Top 15 Ways to Cheaply Boost Staff Morale
- Have all providers go bottomless for the day.
- Dress as your favorite patient; extra points for mimicking the correct smell.
- Pretend you are an administrator for the day and do no work.
- Hide your favorite demented patient and play hide and go seek.
- Go on an outing to your favorite cemetery and see who can locate the most patients….er, ex-patients.
- Play the insulin game. Each staff member takes 30 u of regular insulin and see who passes out first. Have plenty of candy or glucagon around.
- Grease the hallway with Vaseline and see who can slide the farthest. This can also be left on the floor for the rest of the day to see how many patients fall (a cruel but hysterical game).

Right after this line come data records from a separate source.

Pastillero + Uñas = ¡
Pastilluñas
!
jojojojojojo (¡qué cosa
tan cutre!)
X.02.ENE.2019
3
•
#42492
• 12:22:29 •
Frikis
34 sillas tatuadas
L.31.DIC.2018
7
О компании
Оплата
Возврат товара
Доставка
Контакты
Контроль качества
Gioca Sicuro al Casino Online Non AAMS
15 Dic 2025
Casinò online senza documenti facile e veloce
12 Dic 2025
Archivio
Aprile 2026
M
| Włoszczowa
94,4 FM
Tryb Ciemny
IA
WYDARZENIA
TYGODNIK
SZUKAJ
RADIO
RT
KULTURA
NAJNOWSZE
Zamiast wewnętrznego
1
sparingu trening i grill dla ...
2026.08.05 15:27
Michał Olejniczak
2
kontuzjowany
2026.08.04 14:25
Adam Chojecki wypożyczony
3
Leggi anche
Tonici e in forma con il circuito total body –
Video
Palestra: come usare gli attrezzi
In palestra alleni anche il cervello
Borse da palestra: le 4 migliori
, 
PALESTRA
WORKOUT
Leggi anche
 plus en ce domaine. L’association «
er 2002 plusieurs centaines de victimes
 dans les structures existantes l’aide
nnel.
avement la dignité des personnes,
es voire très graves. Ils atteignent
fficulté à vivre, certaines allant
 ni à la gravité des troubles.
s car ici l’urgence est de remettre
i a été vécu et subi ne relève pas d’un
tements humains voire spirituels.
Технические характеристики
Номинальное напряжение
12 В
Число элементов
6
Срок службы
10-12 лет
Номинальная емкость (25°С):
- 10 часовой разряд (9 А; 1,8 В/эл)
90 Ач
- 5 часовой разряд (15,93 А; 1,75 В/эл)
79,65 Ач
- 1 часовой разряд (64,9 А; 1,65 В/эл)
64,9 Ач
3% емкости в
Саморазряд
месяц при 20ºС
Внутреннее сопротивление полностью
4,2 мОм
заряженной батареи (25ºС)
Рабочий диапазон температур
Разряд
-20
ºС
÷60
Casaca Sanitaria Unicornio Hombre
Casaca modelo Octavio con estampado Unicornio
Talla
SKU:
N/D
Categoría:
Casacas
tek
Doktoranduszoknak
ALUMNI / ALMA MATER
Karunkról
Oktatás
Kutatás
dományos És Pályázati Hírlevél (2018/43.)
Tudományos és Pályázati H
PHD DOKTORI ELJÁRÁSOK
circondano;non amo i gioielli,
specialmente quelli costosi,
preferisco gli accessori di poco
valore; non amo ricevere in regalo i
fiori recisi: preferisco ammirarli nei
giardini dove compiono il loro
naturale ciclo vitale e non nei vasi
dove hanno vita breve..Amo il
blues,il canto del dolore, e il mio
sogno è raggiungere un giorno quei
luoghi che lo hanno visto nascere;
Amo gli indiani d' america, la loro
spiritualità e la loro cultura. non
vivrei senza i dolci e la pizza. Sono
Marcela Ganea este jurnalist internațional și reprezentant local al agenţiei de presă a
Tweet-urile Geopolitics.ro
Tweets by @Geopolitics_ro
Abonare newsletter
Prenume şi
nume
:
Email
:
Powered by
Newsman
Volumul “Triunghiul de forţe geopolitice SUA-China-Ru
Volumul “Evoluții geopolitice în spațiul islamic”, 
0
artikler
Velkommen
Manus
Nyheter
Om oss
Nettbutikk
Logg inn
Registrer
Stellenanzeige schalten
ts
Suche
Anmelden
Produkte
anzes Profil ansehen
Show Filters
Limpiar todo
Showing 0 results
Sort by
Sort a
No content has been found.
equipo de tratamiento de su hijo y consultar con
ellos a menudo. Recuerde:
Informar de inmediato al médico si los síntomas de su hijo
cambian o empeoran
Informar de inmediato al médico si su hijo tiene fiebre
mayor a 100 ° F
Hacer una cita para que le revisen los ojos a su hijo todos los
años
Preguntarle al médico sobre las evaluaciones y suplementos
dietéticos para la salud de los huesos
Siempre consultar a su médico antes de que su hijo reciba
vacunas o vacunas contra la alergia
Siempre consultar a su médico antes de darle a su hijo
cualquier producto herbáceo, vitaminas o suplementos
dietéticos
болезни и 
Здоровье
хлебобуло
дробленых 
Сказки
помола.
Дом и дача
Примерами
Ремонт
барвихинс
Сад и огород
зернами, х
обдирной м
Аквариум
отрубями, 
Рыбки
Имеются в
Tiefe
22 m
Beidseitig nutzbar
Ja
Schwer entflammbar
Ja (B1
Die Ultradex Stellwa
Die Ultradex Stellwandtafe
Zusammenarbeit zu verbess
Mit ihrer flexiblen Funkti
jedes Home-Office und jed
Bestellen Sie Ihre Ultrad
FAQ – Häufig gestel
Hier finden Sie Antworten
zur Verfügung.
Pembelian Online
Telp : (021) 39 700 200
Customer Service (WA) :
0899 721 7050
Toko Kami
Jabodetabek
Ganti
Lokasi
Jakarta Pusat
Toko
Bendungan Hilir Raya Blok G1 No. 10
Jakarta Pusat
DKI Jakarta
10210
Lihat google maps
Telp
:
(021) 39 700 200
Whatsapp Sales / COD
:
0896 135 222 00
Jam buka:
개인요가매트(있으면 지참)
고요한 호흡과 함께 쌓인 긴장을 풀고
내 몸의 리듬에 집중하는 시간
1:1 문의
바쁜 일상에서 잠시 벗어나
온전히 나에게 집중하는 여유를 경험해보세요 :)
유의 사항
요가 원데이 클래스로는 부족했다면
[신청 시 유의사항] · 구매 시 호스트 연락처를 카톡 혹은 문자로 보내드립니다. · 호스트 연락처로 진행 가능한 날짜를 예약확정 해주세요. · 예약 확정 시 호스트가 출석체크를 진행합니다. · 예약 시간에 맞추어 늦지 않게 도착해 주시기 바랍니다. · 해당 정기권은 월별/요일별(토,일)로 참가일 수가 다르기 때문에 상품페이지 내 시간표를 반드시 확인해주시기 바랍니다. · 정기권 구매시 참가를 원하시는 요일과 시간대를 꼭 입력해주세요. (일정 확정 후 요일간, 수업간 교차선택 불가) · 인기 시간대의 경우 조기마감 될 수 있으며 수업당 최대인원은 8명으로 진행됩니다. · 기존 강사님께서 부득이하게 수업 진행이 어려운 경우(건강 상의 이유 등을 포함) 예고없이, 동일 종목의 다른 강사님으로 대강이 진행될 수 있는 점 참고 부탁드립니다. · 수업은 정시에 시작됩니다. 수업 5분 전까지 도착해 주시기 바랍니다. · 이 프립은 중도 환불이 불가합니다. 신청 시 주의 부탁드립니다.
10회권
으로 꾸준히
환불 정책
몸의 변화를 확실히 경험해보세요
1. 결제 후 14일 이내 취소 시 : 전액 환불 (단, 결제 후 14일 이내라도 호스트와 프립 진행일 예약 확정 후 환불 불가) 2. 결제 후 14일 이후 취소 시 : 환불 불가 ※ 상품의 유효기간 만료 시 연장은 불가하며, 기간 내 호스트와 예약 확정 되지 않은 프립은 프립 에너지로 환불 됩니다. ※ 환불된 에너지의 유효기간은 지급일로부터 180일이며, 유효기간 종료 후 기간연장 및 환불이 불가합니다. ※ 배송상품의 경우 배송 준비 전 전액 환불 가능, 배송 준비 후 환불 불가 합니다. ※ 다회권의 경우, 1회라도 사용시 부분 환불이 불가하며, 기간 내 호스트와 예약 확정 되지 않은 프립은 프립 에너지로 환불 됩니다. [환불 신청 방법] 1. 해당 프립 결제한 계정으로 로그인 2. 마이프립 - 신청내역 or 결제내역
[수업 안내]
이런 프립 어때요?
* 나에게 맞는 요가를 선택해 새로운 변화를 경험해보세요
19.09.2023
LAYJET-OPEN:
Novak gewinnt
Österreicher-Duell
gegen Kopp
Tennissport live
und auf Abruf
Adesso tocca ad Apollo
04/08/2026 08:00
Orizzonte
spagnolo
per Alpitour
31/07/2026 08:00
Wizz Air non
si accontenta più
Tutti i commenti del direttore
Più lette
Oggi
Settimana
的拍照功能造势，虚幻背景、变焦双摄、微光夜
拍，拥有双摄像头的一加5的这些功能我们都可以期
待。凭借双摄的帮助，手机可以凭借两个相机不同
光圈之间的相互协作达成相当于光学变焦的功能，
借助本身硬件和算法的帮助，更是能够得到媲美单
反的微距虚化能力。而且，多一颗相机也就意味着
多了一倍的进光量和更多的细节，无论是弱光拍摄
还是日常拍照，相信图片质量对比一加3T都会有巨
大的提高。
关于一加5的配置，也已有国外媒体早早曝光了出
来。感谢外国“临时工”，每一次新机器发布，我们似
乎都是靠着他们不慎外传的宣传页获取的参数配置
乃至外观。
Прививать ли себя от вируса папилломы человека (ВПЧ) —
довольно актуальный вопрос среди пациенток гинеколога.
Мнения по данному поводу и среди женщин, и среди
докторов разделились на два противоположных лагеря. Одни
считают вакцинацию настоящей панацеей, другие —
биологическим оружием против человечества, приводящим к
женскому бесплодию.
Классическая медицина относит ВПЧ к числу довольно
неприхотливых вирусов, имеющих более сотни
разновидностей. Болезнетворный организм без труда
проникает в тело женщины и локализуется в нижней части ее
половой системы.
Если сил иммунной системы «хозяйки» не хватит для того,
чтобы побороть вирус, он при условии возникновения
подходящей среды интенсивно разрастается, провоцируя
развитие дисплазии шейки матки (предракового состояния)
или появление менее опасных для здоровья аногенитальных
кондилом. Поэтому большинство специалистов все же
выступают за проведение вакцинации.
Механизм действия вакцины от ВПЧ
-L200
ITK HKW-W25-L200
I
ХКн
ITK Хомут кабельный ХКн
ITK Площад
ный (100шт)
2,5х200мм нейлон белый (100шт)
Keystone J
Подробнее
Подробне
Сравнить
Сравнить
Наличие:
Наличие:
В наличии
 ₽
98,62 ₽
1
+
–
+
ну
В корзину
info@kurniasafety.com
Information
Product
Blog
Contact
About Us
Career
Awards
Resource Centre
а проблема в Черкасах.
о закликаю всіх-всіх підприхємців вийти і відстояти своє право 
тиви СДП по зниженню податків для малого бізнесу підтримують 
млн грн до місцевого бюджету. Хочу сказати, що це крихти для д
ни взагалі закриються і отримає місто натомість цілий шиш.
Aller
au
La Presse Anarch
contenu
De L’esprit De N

- Play Russian roulette with urine containers. Save enough samples of urine and place some apple juice in other ones. See who makes the most mistakes with a taste-testing contest.
- Have a creative cookie swap with treats that look like different stool samples you have collected over the years.
- Decorate the office like a morgue and see how many patients it creeps out.
- Have a Cinco de Pendo Day and have everyone wear adult diapers for the day. Then lock the bathroom door and see who uses them.
- Give each staff member a list of five annoying patients and have them call their place of work with meaningless questions or angry demands.
- Have your staff bring their children to work for a day and then set up a fake code to scare them (into never going into the medical field).
- Invite the hottest drug reps to come in at the same time to compete for your business. This does nothing for your staff but you will love it and your staff can be happy vicariously through you.
- Hold a monthly potluck day where one member brings in a homemade dish that contains medical marijuana.
I actually did this one:
Have a high ranking police official come to the office with an ‘official-looking’ warrant and two dozen donuts.
He presented the donuts to the Nurse, cuffed the provider (me) and we walked out of the back door with a nearly full waiting room…. (my very good friend since Junior High School is Chief of Police in a town where we had a weekly clinic, but the Staff did know know that).
He was afraid that the Nurses would not take it well and would be upset with both of us. After the shocked silence, they talked about it jokingly for weeks.
Here’s another:
Dress an undercover police-person as your receptionist then post a “Free Narcotic Scripts Today” sign in your window.